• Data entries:
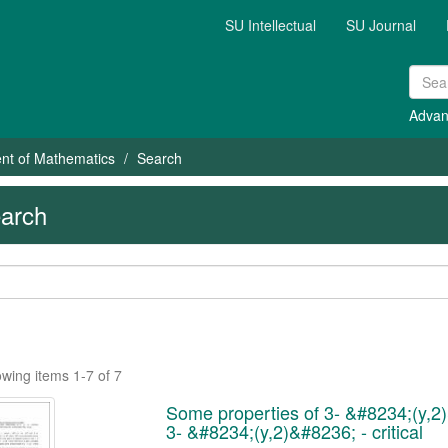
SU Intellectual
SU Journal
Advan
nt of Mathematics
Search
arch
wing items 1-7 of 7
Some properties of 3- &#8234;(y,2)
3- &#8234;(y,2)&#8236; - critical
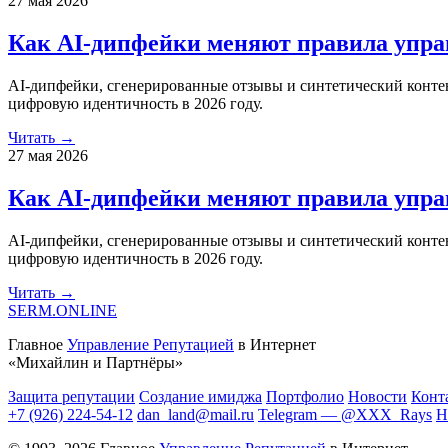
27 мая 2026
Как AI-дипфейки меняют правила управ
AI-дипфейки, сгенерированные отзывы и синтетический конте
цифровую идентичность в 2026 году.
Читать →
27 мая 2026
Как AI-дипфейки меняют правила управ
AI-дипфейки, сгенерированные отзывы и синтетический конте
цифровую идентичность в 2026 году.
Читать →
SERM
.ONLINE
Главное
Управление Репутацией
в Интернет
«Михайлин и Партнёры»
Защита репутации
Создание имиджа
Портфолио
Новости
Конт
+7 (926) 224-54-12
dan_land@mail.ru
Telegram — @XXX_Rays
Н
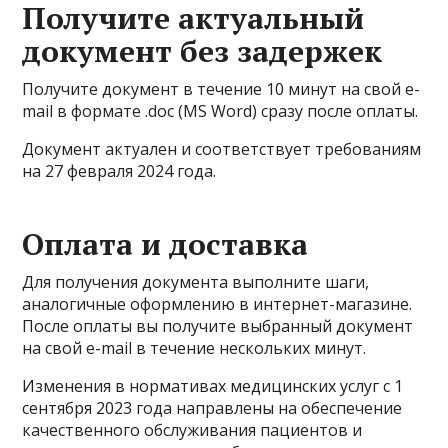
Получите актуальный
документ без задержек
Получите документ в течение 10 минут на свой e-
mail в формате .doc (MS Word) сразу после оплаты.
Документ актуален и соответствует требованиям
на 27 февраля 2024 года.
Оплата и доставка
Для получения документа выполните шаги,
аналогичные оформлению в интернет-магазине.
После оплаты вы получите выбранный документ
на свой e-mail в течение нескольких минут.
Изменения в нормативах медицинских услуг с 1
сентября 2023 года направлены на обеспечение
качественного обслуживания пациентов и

• Your instructions: Without any picture, return exactly the lines of the records above from the first through the line that contains "Оплата и доставка".

• Exercise result:
SU Intellectual
SU Journal
Advan
nt of Mathematics
Search
arch
wing items 1-7 of 7
Some properties of 3- &#8234;(y,2)
3- &#8234;(y,2)&#8236; - critical
27 мая 2026
Как AI-дипфейки меняют правила управ
AI-дипфейки, сгенерированные отзывы и синтетический конте
цифровую идентичность в 2026 году.
Читать →
27 мая 2026
Как AI-дипфейки меняют правила управ
AI-дипфейки, сгенерированные отзывы и синтетический конте
цифровую идентичность в 2026 году.
Читать →
SERM
.ONLINE
Главное
Управление Репутацией
в Интернет
«Михайлин и Партнёры»
Защита репутации
Создание имиджа
Портфолио
Новости
Конт
+7 (926) 224-54-12
dan_land@mail.ru
Telegram — @XXX_Rays
Н
Получите актуальный
документ без задержек
Получите документ в течение 10 минут на свой e-
mail в формате .doc (MS Word) сразу после оплаты.
Документ актуален и соответствует требованиям
на 27 февраля 2024 года.
Оплата и доставка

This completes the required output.